Bug #87700	Strict comparisons of UTF8MB4 Values Fail and resolve to the same 'placeholder'
Submitted:	8 Sep 2017 5:17	Modified:	9 Sep 2017 20:47
Reporter:	Shawn Grigson	Email Updates:
Status:	Duplicate	Impact on me:	None
Category:	MySQL Server: Charsets	Severity:	S3 (Non-critical)
Version:	5.6.37	OS:	MacOS ((Running off of Docker, latest 5.6 jessie build))
Assigned to:		CPU Architecture:	Any

Description:
Attempting to do a match between two strings with emojis using the equality operator (or even a strictly equal LIKE statement without wildcards) will fail.

What seems to be happening is that all of the 4th-byte UTF8MB4 characters are resolving to some sort of 'placeholder' behind the scenes. So every emoji essentially is being matched against as the same character.

But the rest of us know that 🍕 != 🍔.

Interestingly, doing a LIKE comparison (involving wildcards) and a REGEXP works properly. There's something afoot with the strict equality comparison logic.

No amount of COLLATE statements, or `SET NAMES utf8mb4 COLLATE utf8mb4_general_ci;` being executed will fix this.
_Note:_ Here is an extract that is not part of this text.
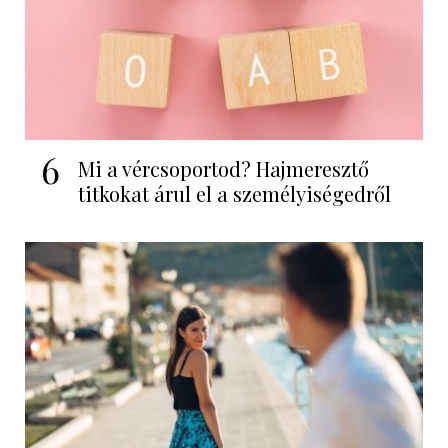
6
Mi a vércsoportod? Hajmeresztő
titkokat árul el a személyiségedről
This is something wrong in MySQL.

How to repeat:
Running the following sql:

select '🍕 test' = '🍔 test' as comparison1, '🍕 test' = '🌶 test' AS comparison2, '🍕 test' = 'X test' AS comparison3;

Returns a result of 1, 1, 0.

Note that:

select '🍕 test' REGEXP '^(🍔 test)$' as result1, '🍔 test' REGEXP '^(🍔 test)$' as result2;

returns 0, 1 as we would expect.

Suggested fix:
🍕, 🍔, 🌶, ⎋, and all the other emojis and special characters should be treated by strict equality comparisons as distinct characters and not resolve all of them to the same character when doing matching.

After further investigation, when I ran `SET NAMES utf8mb4 COLLATE utf8mb4_unicode_520_ci;` prior to the strict equality statement, it worked.
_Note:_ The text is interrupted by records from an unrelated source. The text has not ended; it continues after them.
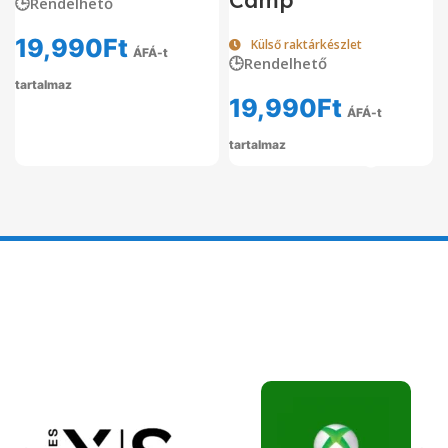
Camp
🕒Rendelhető
19,990
Ft
Külső raktárkészlet
ÁFÁ-t
🕒Rendelhető
tartalmaz
19,990
Ft
ÁFÁ-t
tartalmaz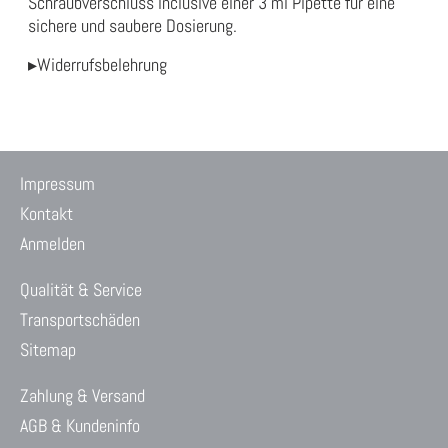
Schraubverschluss inclusive einer 3 ml Pipette für eine
sichere und saubere Dosierung.
▸Widerrufsbelehrung
Impressum
Kontakt
Anmelden
Qualität & Service
Transportschäden
Sitemap
Zahlung & Versand
AGB & Kundeninfo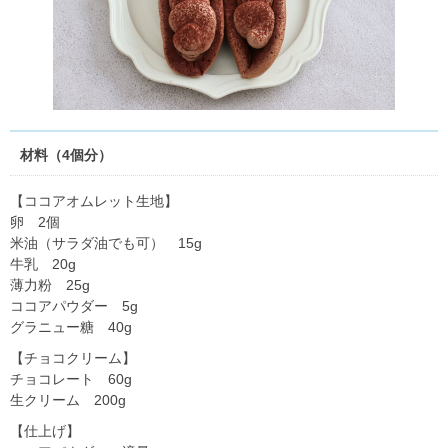
材料（4個分）
【ココアオムレット生地】
卵 2個
米油（サラダ油でも可） 15g
牛乳 20g
薄力粉 25g
ココアパウダー 5g
グラニュー糖 40g
【チョコクリーム】
チョコレート 60g
生クリーム 200g
【仕上げ】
This came up as part of a reference thread suggesting that collation for comparing against emojis.

The problem is that a lot of libraries (mysqljs come to my) simply hardcode in the collation as the default for the charset you specify. (so utf8mb4_general_ci in that case).

I would still say that this seems more like a bug than anything that should be 'expected behavior'.

Similar issue is known as "Sushi-Beer issue"
 https://bugs.mysql.com/bug.php?id=76553

Also, in MySQL Server Blog
 http://mysqlserverteam.com/sushi-beer-an-introduction-of-utf8-support-in-mysql-8-0/

Thank you for the bug report. Duplicate of https://bugs.mysql.com/bug.php?id=76553.